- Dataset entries
Start of Block

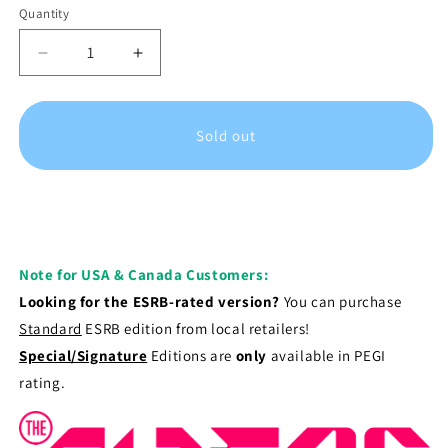
Quantity
Decrease
Increase
quantity
quantity
for
for
The
The
Sold out
Alters
Alters
-
-
Signature
Signature
Edition
Edition
|
|
Xbox
Xbox
Series
Series
Note for USA & Canada Customers:
X
X
Looking for the ESRB-rated version?
You can purchase
Standard
ESRB edition from local retailers!
Special/Signature
Editions are
only
available in PEGI
rating.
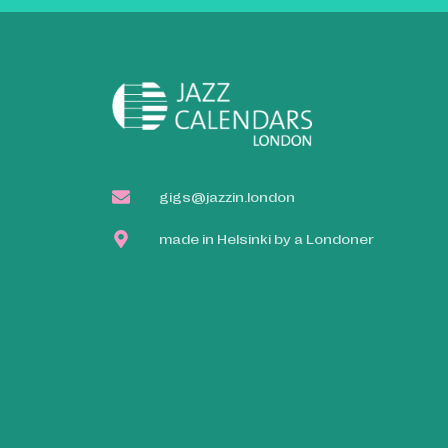
gigs@jazzin.london
made in Helsinki by a Londoner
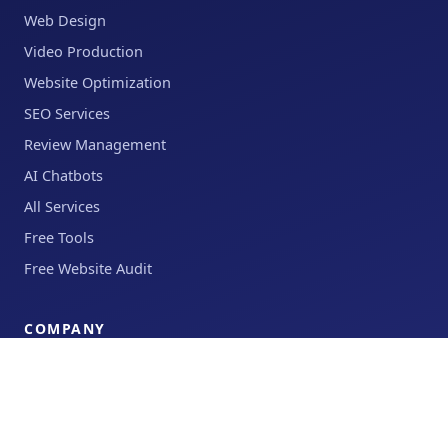
Web Design
Video Production
Website Optimization
SEO Services
Review Management
AI Chatbots
All Services
Free Tools
Free Website Audit
COMPANY
Results
About
Blog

End of Block

- Action item
Your answer should be a precise transcript of the entries, minus the pictures.

- Task result
Quantity
Decrease
Increase
quantity
quantity
for
for
The
The
Sold out
Alters
Alters
-
-
Signature
Signature
Edition
Edition
|
|
Xbox
Xbox
Series
Series
Note for USA & Canada Customers:
X
X
Looking for the ESRB-rated version?
You can purchase
Standard
ESRB edition from local retailers!
Special/Signature
Editions are
only
available in PEGI
rating.
gigs@jazzin.london
made in Helsinki by a Londoner
Web Design
Video Production
Website Optimization
SEO Services
Review Management
AI Chatbots
All Services
Free Tools
Free Website Audit
COMPANY
Results
About
Blog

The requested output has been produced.